Walkthrough — reward
async def reward_func(args, sample, **kwargs):
parsed = parse_trace(sample.response)
correct = check_answer(parsed.final_answer, sample.label)
# 1. Final answer (most weight)
r_ans = 1.0 if correct else 0.0
# 2. Format bonus
r_fmt = 0.1 if parsed.has_valid_format else 0.0
# 3. Tool-use bonus (small, just to encourage tool calls)
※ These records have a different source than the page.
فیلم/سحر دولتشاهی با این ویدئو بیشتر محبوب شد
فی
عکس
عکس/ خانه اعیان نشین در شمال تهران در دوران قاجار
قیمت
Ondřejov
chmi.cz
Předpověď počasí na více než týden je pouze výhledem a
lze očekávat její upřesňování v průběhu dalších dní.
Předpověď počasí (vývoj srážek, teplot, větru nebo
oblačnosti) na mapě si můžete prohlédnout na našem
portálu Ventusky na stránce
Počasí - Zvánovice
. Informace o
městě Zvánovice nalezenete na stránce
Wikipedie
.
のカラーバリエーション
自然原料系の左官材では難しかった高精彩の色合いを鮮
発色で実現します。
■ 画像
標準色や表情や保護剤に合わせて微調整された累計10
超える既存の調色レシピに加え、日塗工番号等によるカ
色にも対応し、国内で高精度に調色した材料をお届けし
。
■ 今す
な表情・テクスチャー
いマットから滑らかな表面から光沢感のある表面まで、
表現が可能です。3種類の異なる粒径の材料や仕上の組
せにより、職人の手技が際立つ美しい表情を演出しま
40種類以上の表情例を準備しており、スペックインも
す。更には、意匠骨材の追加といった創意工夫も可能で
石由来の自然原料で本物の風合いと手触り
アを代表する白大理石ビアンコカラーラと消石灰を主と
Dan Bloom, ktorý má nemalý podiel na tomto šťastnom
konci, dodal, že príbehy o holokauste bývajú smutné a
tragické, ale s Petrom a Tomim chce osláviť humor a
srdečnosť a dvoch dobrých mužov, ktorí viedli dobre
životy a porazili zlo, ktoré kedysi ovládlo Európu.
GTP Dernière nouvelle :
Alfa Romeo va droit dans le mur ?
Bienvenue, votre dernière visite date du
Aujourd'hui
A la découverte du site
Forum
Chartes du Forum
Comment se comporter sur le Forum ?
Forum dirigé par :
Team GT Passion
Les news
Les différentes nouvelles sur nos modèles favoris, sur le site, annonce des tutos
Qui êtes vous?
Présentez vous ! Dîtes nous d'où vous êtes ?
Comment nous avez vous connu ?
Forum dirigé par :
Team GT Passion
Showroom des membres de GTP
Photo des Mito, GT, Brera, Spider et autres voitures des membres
r_use = 0.05 if parsed.num_tool_calls > 0 else 0.0
return r_ans + r_fmt + r_use
The shaping rewards are deliberately small. The dominant signal is correctness — the
shape and tool use just keep gradient alive in the early epochs.
Tuning knobs
| Knob | Effect |
|---|
TOOL_CONFIGS["python_memory_limit"] | Sandbox per-call memory |
TOOL_CONFIGS["python_timeout"] | Sandbox per-call wallclock |
PythonSandbox.allowed_modules | What modules the model can import |
--rollout-max-response-len | Total response cap (incl. tool I/O) |
format / tool-use bonus weights | How aggressively to shape early |
What to watch
retool/tool_calls_per_sample 1.5 – 3.0
retool/tool_success_rate > 0.85
retool/avg_code_length_chars 50 – 200
reward/exact_match trending up
reward/format_bonus ~0.10
sandbox/timeout_rate < 0.02
If sandbox/timeout_rate climbs, the model is generating expensive code. Either bump
TOOL_CONFIGS["python_timeout"] or restrict PythonSandbox.allowed_modules (numpy is
the usual suspect).
Troubleshooting
| Problem | Fix |
|---|
ModuleNotFoundError from sandbox | Add the module to PythonSandbox.allowed_modules |
| Tool response not masked | Check <tool_response> boundary regex matches your output |
| EM = 0 forever | Verify your answer extractor — check a few samples manually |
Sandbox returns MemoryError | Bump TOOL_CONFIGS["python_memory_limit"], or restrict numpy calls |
Variations
- Use a different tool. Replace the sandbox with shell, search, calculator, or any
other function. The grammar in
<tool_call> is the only contract.
- Multiple tools. Add more entries to the
<tools> block — the model picks per
call.
- Skip SFT. The pre-SFT’d model is published; for many tasks the RL phase alone is
enough.
- GRPO with multiple trajectories.
--n-samples-per-prompt 8 works as expected;
each trajectory has its own tool-execution trace.